### EXERCISE REQUIREMENTS
From the records below, return every line containing the word "what".

### DATA TO PROCESS
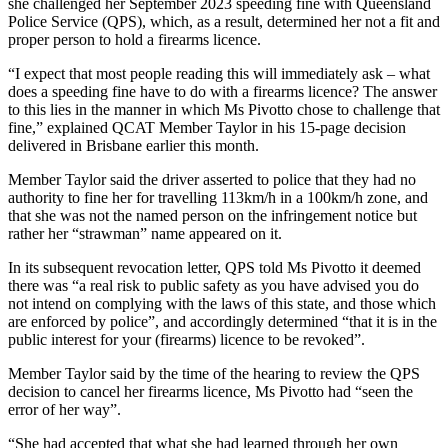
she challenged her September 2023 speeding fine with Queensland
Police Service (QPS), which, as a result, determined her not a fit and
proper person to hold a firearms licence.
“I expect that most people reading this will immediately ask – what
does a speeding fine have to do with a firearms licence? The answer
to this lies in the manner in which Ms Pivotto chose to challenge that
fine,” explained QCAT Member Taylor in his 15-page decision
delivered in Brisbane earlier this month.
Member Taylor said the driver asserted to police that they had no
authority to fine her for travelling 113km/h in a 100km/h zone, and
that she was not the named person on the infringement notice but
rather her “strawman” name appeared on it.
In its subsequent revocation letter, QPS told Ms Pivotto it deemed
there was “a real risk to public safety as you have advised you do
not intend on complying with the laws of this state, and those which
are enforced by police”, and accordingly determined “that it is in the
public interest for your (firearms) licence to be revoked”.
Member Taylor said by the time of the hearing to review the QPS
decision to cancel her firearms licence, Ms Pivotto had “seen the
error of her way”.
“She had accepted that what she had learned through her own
--
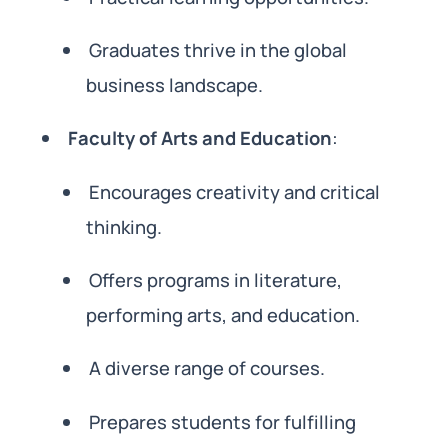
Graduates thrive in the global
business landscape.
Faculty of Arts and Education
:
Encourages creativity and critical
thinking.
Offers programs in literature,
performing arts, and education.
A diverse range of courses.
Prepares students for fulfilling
---
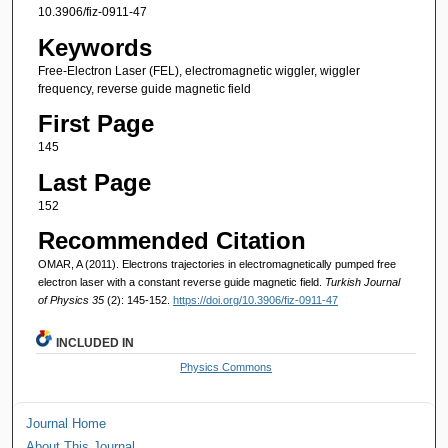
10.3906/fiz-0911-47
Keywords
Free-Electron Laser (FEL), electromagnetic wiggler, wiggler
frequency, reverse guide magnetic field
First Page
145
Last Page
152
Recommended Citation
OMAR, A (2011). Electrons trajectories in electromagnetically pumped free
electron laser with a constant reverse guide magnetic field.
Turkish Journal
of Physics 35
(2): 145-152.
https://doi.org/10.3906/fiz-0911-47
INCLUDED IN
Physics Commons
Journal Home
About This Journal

### TASK RESPONSE
“I expect that most people reading this will immediately ask – what
“She had accepted that what she had learned through her own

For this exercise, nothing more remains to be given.